Task -> The required result is an exact copy of the lines beginning at the line that contains "Puntaje Sisbén" and ending at the last line of the material below.

The input ->
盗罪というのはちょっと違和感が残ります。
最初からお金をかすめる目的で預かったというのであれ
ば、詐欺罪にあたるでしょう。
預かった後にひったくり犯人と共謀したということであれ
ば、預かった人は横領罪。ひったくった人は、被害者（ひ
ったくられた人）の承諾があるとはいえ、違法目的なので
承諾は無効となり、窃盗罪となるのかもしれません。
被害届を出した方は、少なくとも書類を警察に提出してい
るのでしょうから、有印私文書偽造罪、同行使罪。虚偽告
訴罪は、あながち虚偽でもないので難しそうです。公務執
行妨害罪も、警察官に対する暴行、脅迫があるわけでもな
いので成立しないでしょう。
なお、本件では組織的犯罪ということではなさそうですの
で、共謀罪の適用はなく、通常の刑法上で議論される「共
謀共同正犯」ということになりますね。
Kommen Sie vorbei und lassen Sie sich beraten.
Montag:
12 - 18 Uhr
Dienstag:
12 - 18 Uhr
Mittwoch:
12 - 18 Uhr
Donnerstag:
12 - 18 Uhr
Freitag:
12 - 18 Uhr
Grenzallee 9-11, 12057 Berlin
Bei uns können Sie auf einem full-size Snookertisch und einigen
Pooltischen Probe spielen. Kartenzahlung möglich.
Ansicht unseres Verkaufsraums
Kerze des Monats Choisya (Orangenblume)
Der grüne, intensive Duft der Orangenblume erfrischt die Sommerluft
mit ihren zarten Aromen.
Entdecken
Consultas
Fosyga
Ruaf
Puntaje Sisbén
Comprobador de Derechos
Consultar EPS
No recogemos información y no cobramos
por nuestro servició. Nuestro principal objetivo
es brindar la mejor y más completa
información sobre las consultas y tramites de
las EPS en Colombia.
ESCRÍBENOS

Answer section ->
Puntaje Sisbén
Comprobador de Derechos
Consultar EPS
No recogemos información y no cobramos
por nuestro servició. Nuestro principal objetivo
es brindar la mejor y más completa
información sobre las consultas y tramites de
las EPS en Colombia.
ESCRÍBENOS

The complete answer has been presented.